Zachary Lin: Adapting Galaxy bioinformatics to outbreak- associated Clostridium difficile
Kara Tsang: The translation of biocuration to metagenomic analysis for combatting multi-drug resistant Pseudomonas aeruginosa
Combatting Antibiotic Resistance Using Surveillance – click on the image to watch the 10 minute video. More details here.

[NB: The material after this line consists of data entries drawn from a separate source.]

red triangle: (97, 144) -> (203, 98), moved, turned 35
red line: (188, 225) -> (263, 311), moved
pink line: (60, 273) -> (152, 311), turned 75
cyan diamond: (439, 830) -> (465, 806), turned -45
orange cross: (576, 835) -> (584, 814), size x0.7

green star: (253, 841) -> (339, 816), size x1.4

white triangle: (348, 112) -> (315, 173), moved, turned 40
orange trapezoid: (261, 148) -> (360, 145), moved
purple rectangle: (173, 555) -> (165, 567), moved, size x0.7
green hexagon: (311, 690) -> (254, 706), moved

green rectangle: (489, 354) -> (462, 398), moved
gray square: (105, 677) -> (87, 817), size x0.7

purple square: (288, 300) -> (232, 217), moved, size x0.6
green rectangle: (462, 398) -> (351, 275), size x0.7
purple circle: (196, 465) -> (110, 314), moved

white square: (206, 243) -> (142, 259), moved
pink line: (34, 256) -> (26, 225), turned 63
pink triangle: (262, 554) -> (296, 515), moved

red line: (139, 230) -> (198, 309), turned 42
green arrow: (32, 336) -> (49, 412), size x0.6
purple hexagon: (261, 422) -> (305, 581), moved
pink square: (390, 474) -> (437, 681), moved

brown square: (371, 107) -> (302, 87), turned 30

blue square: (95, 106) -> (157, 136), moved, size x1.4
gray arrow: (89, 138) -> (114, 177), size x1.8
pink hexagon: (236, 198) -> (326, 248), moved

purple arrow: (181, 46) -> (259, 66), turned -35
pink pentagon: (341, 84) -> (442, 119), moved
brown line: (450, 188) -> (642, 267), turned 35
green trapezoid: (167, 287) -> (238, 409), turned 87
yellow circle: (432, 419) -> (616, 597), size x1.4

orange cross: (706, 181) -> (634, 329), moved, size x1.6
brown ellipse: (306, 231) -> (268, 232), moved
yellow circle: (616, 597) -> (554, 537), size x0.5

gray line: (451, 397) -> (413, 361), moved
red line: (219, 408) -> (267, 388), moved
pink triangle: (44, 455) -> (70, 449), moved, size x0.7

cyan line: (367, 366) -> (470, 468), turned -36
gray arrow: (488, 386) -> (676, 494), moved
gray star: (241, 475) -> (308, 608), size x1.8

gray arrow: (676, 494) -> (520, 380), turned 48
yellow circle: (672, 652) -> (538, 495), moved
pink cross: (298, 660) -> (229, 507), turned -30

The completion of the human genome project in 2001 sparked the beginning of a sequencing revolution with applications that are only now being realized by researchers. The decreasing cost of DNA sequencing has ignited a continuous generation of genomic data with a limited number of researchers able to manipulate the output. Consequentially the demand to examine this genetic information has forced bioinformaticians to improve the analytical tools involved in sequence analysis. Galaxy is a user-friendly analytical platform where researchers without a computational background can navigate their way through an investigation and use various analytical tools and workflows to assist them with their genomic research (1). Galaxy enables the addition of novel software into the environment by individual users to fill in the gaps of tools that haven’t been created by the Galaxy team. This project will focus on a particular analytical gap concerning tools related to antibiotic resistance, phylogenetics, and bacterial virulence. Currently, the proposed software to be adapted to the galaxy setting includes a resistance gene identifier (RGI) associated with the comprehensive antibiotic resistance database (CARD) (2), a single nucleotide polymorphism identifier (BANSP) , and novel virulence factor identification software associated with the virulence factor database (VFDB) (3). The combination of Galaxy’s existing ToolShed and these unique additions will create a comprehensive analytical environment that can be applied to realistic situations. One such situation that this project will concentrate on refers specifically to the outbreaks of Clostridium difficile (C. diff) in the health care system.
The loss of effective antimicrobials is reducing the ability to protect the global population from infectious diseases, leading to profound impacts on the healthcare system, international trade, agriculture, and environment. The field of antibiotic drug discovery and the monitoring of the dynamic and new antibiotic resistance elements have yet to fully exploit the power of the genome revolution. The curation and directed development of the Comprehensive Antibiotic Database (CARD) will advance the understanding of the genetics, genomics, and threat severity of antibiotic resistance, while simultaneously improving its ability to accurately predict and screen for antibiotic resistance genes within raw genomes. Strategically advancing the Antibiotic Resistance Ontology (ARO), the unique organizing principle of the CARD, allows the value of big data in disparate realms of research to be used and understood by the multidisciplinary efforts working to combat the emergence and prevalence of the ESKAPE pathogens, a critical driving force of the global health crisis.